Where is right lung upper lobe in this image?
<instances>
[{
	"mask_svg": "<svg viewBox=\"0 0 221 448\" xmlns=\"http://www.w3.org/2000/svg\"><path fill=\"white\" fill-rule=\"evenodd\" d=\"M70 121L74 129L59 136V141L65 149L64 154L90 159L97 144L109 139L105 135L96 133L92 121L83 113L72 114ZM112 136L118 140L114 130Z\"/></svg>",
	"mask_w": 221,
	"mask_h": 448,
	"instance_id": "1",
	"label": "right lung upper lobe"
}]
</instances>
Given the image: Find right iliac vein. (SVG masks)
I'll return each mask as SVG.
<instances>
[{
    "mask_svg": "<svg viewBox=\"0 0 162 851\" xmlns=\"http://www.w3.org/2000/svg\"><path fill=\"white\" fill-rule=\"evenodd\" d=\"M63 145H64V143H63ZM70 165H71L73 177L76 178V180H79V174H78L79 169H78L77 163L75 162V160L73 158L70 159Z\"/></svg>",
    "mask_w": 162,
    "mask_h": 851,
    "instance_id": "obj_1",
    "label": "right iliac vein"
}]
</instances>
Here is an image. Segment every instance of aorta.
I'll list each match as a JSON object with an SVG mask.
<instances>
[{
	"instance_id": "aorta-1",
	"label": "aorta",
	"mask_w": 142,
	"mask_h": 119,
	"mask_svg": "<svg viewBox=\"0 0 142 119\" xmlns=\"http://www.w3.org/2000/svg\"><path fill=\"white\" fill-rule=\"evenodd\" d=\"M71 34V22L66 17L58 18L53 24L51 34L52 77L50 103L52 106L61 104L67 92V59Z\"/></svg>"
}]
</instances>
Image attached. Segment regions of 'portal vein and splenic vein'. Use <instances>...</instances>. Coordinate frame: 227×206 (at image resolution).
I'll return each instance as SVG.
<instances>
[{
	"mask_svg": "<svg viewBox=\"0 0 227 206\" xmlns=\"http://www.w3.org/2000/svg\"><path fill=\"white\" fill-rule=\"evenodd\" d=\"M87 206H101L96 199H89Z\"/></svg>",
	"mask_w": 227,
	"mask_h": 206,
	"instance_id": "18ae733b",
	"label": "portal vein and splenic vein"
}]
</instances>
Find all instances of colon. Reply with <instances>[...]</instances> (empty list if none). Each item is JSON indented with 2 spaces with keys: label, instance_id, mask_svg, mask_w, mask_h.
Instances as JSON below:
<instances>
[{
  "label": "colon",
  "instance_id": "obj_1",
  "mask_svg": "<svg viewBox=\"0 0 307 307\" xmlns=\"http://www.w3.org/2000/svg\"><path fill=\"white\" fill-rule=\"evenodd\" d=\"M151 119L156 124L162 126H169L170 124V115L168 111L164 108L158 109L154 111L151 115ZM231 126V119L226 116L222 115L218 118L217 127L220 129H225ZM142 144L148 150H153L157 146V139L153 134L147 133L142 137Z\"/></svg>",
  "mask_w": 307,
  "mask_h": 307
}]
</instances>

#### Your goal:
Repeat only what runs from the line holding "Here is an image." to the end of the data, keeping every line exactly as written, first and last included.

#### Answer space:
Here is an image. Segment every instance of aorta.
I'll list each match as a JSON object with an SVG mask.
<instances>
[{
	"instance_id": "aorta-1",
	"label": "aorta",
	"mask_w": 142,
	"mask_h": 119,
	"mask_svg": "<svg viewBox=\"0 0 142 119\" xmlns=\"http://www.w3.org/2000/svg\"><path fill=\"white\" fill-rule=\"evenodd\" d=\"M71 34V22L66 17L58 18L53 24L51 34L52 77L50 103L52 106L61 104L67 92V59Z\"/></svg>"
}]
</instances>
Image attached. Segment regions of 'portal vein and splenic vein'. Use <instances>...</instances>. Coordinate frame: 227×206 (at image resolution).
I'll return each instance as SVG.
<instances>
[{
	"mask_svg": "<svg viewBox=\"0 0 227 206\" xmlns=\"http://www.w3.org/2000/svg\"><path fill=\"white\" fill-rule=\"evenodd\" d=\"M87 206H101L96 199H89Z\"/></svg>",
	"mask_w": 227,
	"mask_h": 206,
	"instance_id": "18ae733b",
	"label": "portal vein and splenic vein"
}]
</instances>
Find all instances of colon. Reply with <instances>[...]</instances> (empty list if none). Each item is JSON indented with 2 spaces with keys: label, instance_id, mask_svg, mask_w, mask_h.
Instances as JSON below:
<instances>
[{
  "label": "colon",
  "instance_id": "obj_1",
  "mask_svg": "<svg viewBox=\"0 0 307 307\" xmlns=\"http://www.w3.org/2000/svg\"><path fill=\"white\" fill-rule=\"evenodd\" d=\"M151 119L156 124L162 126H169L170 124V115L168 111L164 108L158 109L154 111L151 115ZM231 126V119L226 116L222 115L218 118L217 127L220 129H225ZM142 144L148 150H153L157 146V139L153 134L147 133L142 137Z\"/></svg>",
  "mask_w": 307,
  "mask_h": 307
}]
</instances>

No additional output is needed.